Supplied material below:

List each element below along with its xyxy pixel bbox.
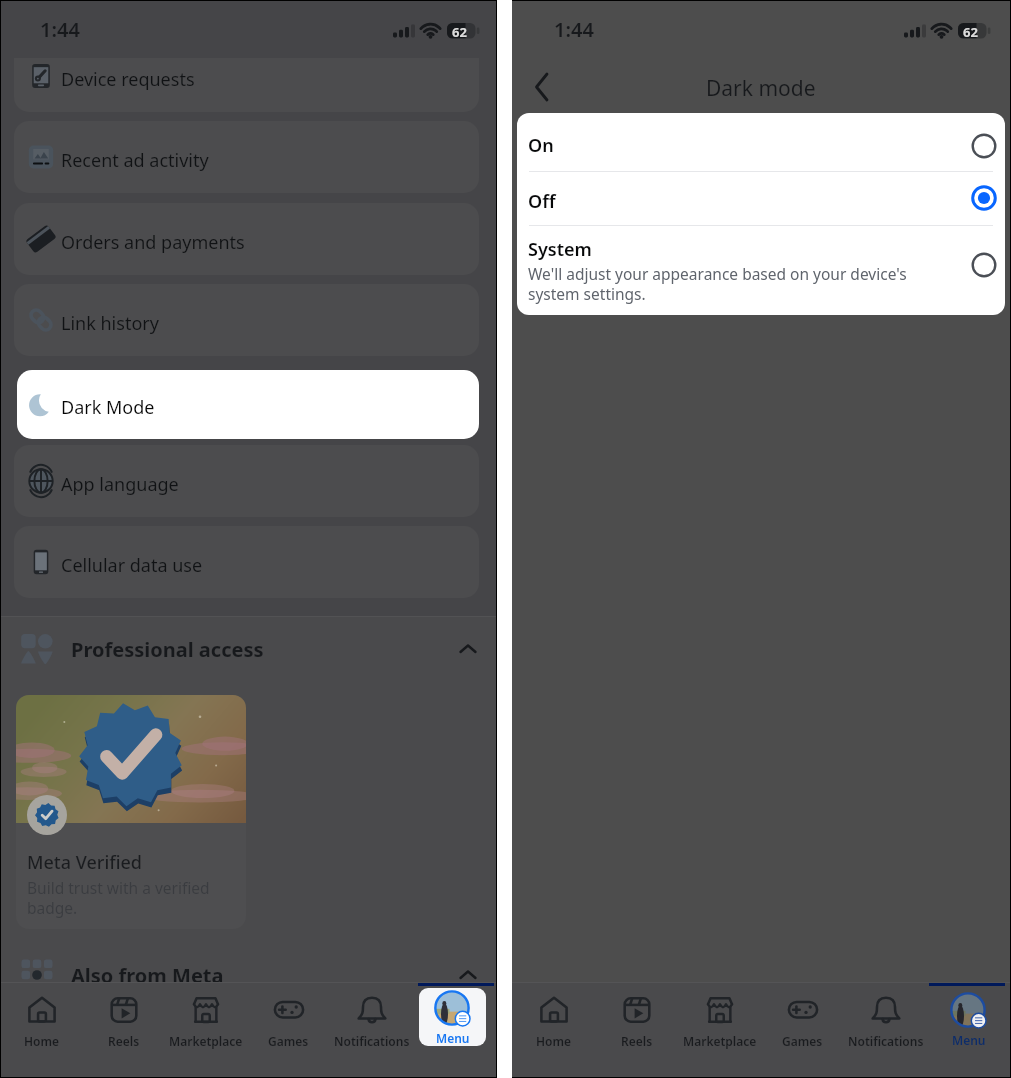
button[interactable]: Home	[1, 982, 83, 1077]
staticText: Reels	[108, 1033, 140, 1049]
staticText: 1:44	[554, 16, 594, 43]
staticText: Home	[536, 1033, 572, 1049]
button[interactable]: Home	[512, 982, 595, 1077]
button[interactable]: Marketplace	[165, 982, 247, 1077]
staticText: Build trust with a verified badge.	[27, 877, 215, 918]
staticText: Off	[528, 189, 556, 214]
staticText: Marketplace	[169, 1033, 243, 1049]
staticText: 62	[452, 23, 467, 41]
staticText: Dark Mode	[61, 395, 155, 420]
button[interactable]: Also from Meta	[1, 952, 496, 984]
staticText: Also from Meta	[71, 962, 224, 984]
button[interactable]: Cellular data use	[14, 526, 479, 598]
staticText: Dark mode	[706, 74, 816, 103]
button[interactable]: Orders and payments	[14, 203, 479, 275]
button[interactable]: Menu	[419, 988, 486, 1046]
staticText: Device requests	[61, 67, 195, 92]
staticText: 62	[963, 23, 978, 41]
staticText: Notifications	[848, 1033, 924, 1049]
button[interactable]: Back	[520, 64, 566, 110]
button[interactable]: Professional access	[1, 626, 496, 672]
staticText: Cellular data use	[61, 553, 203, 578]
staticText: Games	[268, 1033, 309, 1049]
staticText: System	[528, 237, 592, 262]
staticText: Marketplace	[683, 1033, 757, 1049]
staticText: Home	[24, 1033, 60, 1049]
staticText: App language	[61, 472, 179, 497]
staticText: On	[528, 133, 554, 158]
button[interactable]: Meta Verified	[16, 695, 246, 929]
staticText: 1:44	[40, 16, 80, 43]
button[interactable]: Marketplace	[678, 982, 761, 1077]
button[interactable]: Recent ad activity	[14, 121, 479, 193]
button[interactable]: Reels	[595, 982, 678, 1077]
button[interactable]: Games	[761, 982, 844, 1077]
button[interactable]: Off	[517, 171, 1005, 225]
staticText: Games	[782, 1033, 823, 1049]
staticText: We'll adjust your appearance based on yo…	[528, 263, 932, 304]
button[interactable]: Device requests	[14, 58, 479, 112]
button[interactable]: System	[517, 225, 1005, 315]
staticText: Recent ad activity	[61, 148, 209, 173]
button[interactable]: Menu	[927, 982, 1010, 1077]
button[interactable]: App language	[14, 445, 479, 517]
button[interactable]: On	[517, 113, 1005, 171]
staticText: Meta Verified	[27, 850, 143, 875]
staticText: Notifications	[334, 1033, 410, 1049]
button[interactable]: Games	[247, 982, 330, 1077]
staticText: Menu	[952, 1032, 986, 1048]
staticText: Reels	[621, 1033, 653, 1049]
staticText: Link history	[61, 311, 159, 336]
staticText: Orders and payments	[61, 230, 245, 255]
button[interactable]: Link history	[14, 284, 479, 356]
button[interactable]: Notifications	[330, 982, 413, 1077]
button[interactable]: Dark Mode	[17, 370, 479, 439]
staticText: Menu	[436, 1030, 470, 1046]
button[interactable]: Reels	[83, 982, 165, 1077]
staticText: Professional access	[71, 636, 264, 663]
button[interactable]: Notifications	[844, 982, 927, 1077]
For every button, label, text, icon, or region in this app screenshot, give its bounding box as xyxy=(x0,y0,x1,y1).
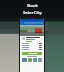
button[interactable]: Photo thumbnail xyxy=(22,58,27,62)
button[interactable]: Photo thumbnail xyxy=(38,58,42,62)
button[interactable]: Photo thumbnail xyxy=(28,58,32,62)
button[interactable] xyxy=(22,43,42,44)
button[interactable] xyxy=(20,25,44,36)
button[interactable] xyxy=(22,47,42,48)
staticText: InterCity xyxy=(23,10,42,16)
button[interactable]: Photo thumbnail xyxy=(33,58,37,62)
button[interactable]: Back xyxy=(20,21,44,25)
other: Back xyxy=(21,22,23,24)
button[interactable] xyxy=(22,45,42,46)
staticText: SmartBus xyxy=(22,17,42,22)
staticText: Book xyxy=(27,3,38,9)
button[interactable] xyxy=(22,49,42,50)
button[interactable]: Book now xyxy=(22,52,42,55)
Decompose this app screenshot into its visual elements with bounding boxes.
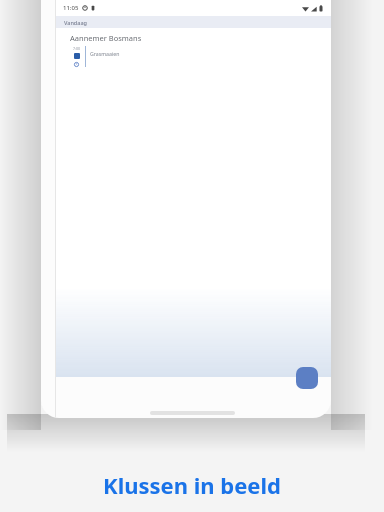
staticText: Grasmaaien: [90, 50, 120, 57]
staticText: 11:05: [63, 4, 79, 12]
button[interactable]: Vandaag: [56, 16, 331, 28]
button[interactable]: 7:00: [70, 46, 331, 67]
staticText: Vandaag: [64, 19, 87, 26]
staticText: Aannemer Bosmans: [70, 33, 142, 43]
button[interactable]: Nieuwe klus toevoegen: [296, 367, 318, 389]
staticText: 7:00: [73, 46, 81, 51]
staticText: Klussen in beeld: [0, 470, 384, 500]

End of Supplied material.

> **About this task**
Lines above with the string "Dark" need to be found and copied.

> **Response below**
staticText: Dark Mode	[61, 395, 155, 420]
staticText: Dark mode	[706, 74, 816, 103]
button[interactable]: Dark Mode	[17, 370, 479, 439]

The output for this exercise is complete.